A cien días de la elección presidencial en EU, Donald Trump necesita un regreso histórico. No se trata de un milagro, pero, a estas alturas, sí de algo parecido. La lista de factores que se alinean en su contra es cada vez más larga. Es consecuencia de su desastrosa administración de la pandemia. Al menos en Estados Unidos y por ahora, el horror del coronavirus y sus casi 150 mil muertos han exhibido las carencias de un hombre muy mal preparado para ejercer el puesto que ostenta, y mucho más durante una crisis inmensa. Solo 32% de los estadounidenses respaldan la respuesta de Trump. Es una cifra notable, dado que el virus será, sin duda alguna, la variable decisiva de la elección.
La reprobación generalizada del manejo que ha hecho Trump del mayor desafío de salud pública en un siglo ha afectado, evidentemente, su índice de popularidad. Solo 40% de los estadounidenses aprueban su gestión. El repudio mayoritario es aún más grave cuando se analizan un poco más de cerca los resultados de los sondeos de opinión. El número de votantes que lo desaprueba está creciendo: en una encuesta reciente del centro Pew, por ejemplo, 42% de quienes respondieron calificaron a Trump como un presidente “terrible”. La historia demuestra que los votantes que rechazan con tal claridad a un presidente, tienden a presentarse a votar y a hacerlo abrumadoramente en contra de quien reprueban. No solo eso: una vez que se ha formado una opinión tan contundente de un candidato, es prácticamente imposible hacerlos cambiar de punto de vista.
Los problemas de Trump crecen si sumamos las encuestas de los estados clave de la elección. Joe Biden lo supera con claridad en prácticamente todas las entidades que decidirán al próximo presidente de Estados Unidos. En algunos casos, como en Michigan o Pensilvania, el margen es mayor a 10 puntos. Es enteramente probable que Biden gane Arizona y Florida. Quizá pueda sumar también Georgia y, en lo que sería un hito en la historia política de Estados Unidos, incluso Texas.
Pero faltan cien días y algunas cosas pueden ocurrir todavía. La primera es que a Trump le funcione el cambio de tono sobre la pandemia. Dada la cifra de muertos y la curva que no cesa. Pero no es imposible que el reciente tono conciliador y moderado le ofrezca un respiro en cuanto a su gestión de la pandemia. La otra posibilidad es que los debates resulten desastrosos para Joe Biden, como ocurrió en 1988 con Michael Dukakis, el candidato demócrata. No es imposible que Biden tropiece, pero se antoja improbable. Más improbable aún es la posibilidad de que la economía repunte a tiempo como para que los estadounidenses decidan recompensar a Trump. ¿Qué le queda, entonces, al presidente?

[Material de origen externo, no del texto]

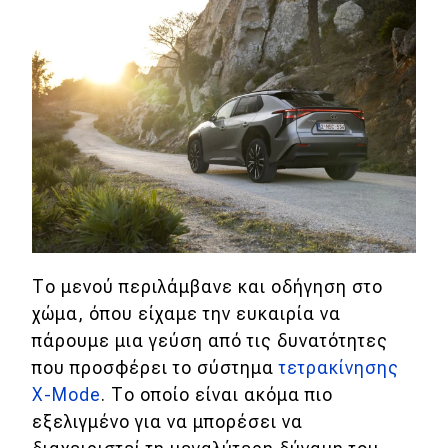
Το μενού περιλάμβανε και οδήγηση στο
χώμα, όπου είχαμε την ευκαιρία να
πάρουμε μια γεύση από τις δυνατότητες
που προσφέρει το σύστημα
τετρακίνησης
X-Mode
. Το οποίο είναι ακόμα πιο
εξελιγμένο για να μπορέσει να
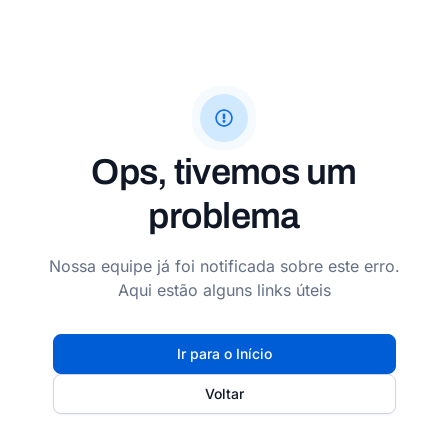
Ops, tivemos um
problema
Nossa equipe já foi notificada sobre este erro.
Aqui estão alguns links úteis
Ir para o Início
Voltar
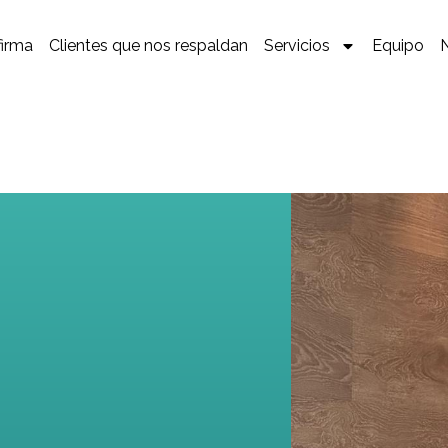
firma
Clientes que nos respaldan
Servicios
Equipo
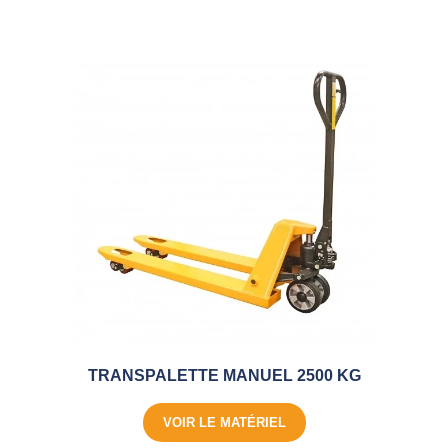
TRANSPALETTE MANUEL 2500 KG
VOIR LE MATÉRIEL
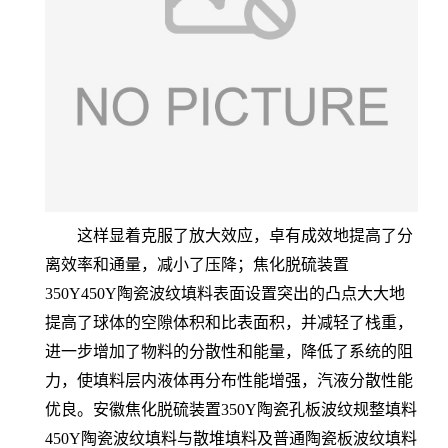
这样显着克服了放大效应，卓有成效地提高了分
离效率和通量，减小了压降；焦化脱硫装置
350Y450Y陶瓷波纹填料表面设置突出的凸点大大地
提高了球体的空隙体积和比表面积，并减轻了栈重，
进一步增加了物料的分散性和能量，降低了系统的阻
力，使填料层内液体再分布性能增强，汽液分散性能
优良。安徽焦化脱硫装置350Y陶瓷孔板波纹规整填料
450Y陶瓷波纹填料与散堆填料及普通陶瓷板波纹填料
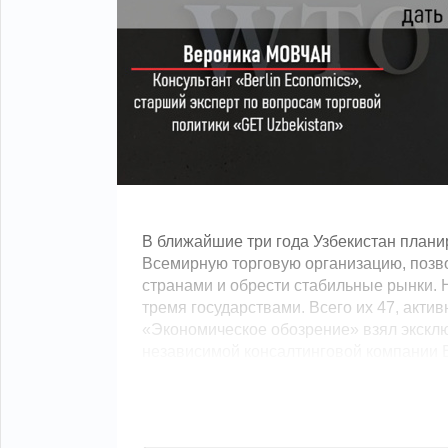
В ближайшие три года Узбекистан планир
Всемирную торговую организацию, позво
странами и обрести стабильные рынки.
тремя государствами. Всего их 47, акти
«Экономическое обозрение» взял эксклю
независимой консалтинговой компании Berl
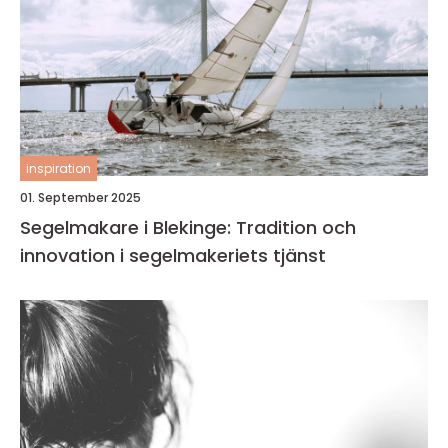
inspiration
01. September 2025
Segelmakare i Blekinge: Tradition och
innovation i segelmakeriets tjänst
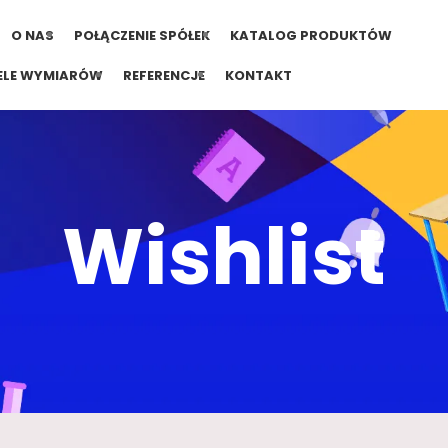
O NAS
POŁĄCZENIE SPÓŁEK
KATALOG PRODUKTÓW
ELE WYMIARÓW
REFERENCJE
KONTAKT
Wishlist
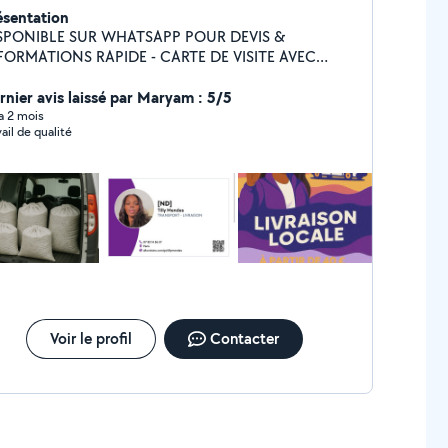
ésentation
SPONIBLE SUR WHATSAPP POUR DEVIS &
RMATIONS RAPIDE - CARTE DE VISITE AVEC
N NUMÉRO AFFICHÉ SUR LES PHOTO
fessionnels avec une communication très réactif. Je
rnier avis laissé par Maryam : 5/5
ste disponible à toutes questions et propositions.
 a 2 mois
vail de qualité
Voir le profil
Contacter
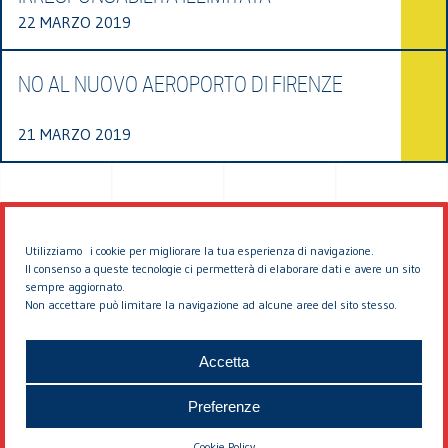
22 MARZO 2019
NO AL NUOVO AEROPORTO DI FIRENZE
21 MARZO 2019
Utilizziamo i cookie per migliorare la tua esperienza di navigazione.
Il consenso a queste tecnologie ci permetterà di elaborare dati e avere un sito
sempre aggiornato.
Non accettare può limitare la navigazione ad alcune aree del sito stesso.
© 2026 EDDYBURG
Accetta
Preferenze
Cookie Policy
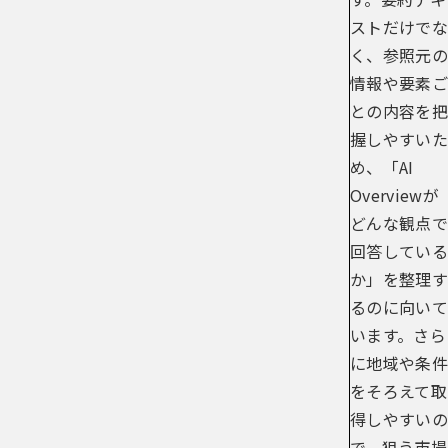
ストだけでな
く、参照元の
情報や要素ご
との内容を把
握しやすいた
め、「AI
Overviewが
どんな観点で
回答している
か」を整理す
るのに向いて
います。さら
に地域や条件
をそろえて取
得しやすいの
で、狙う市場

Por desgracia, le queda la manipulación. En las últimas semanas, Trump ha desplegado o amenazado con desplegar a turbios agentes del orden en distintas ciudades. Esta suerte de policía federal con atribuciones y responsabilidades poco claras es un coqueteo inadmisible con el autoritarismo más peligroso. Él sabe que no hay mejor aliciente que el miedo para alejar el apetito de un cambio. Nada mejor que una guerra para que los votantes prefieran pertrecharse en el gobierno que ya tienen. Por increíble que resulte, Trump parece estar considerando la posibilidad de declarar la guerra a su propia gente. Las escenas desde la ciudad de Portland, por ejemplo, son aterradoras: nubes de gases lacrimógenos, policías que golpean manifestantes, agentes sin identificación que arrestan violentamente y sin causa probable a quien se les antoja. Si la violencia aumenta en las calles de Estados Unidos, no es imposible que el electorado prefiera guardarse antes que echar de la Casa Blanca a quien está avivando el fuego. Sería una desgracia para la democracia estadounidense, pero la condición humana, con sus incontables temores, es un misterio insondable.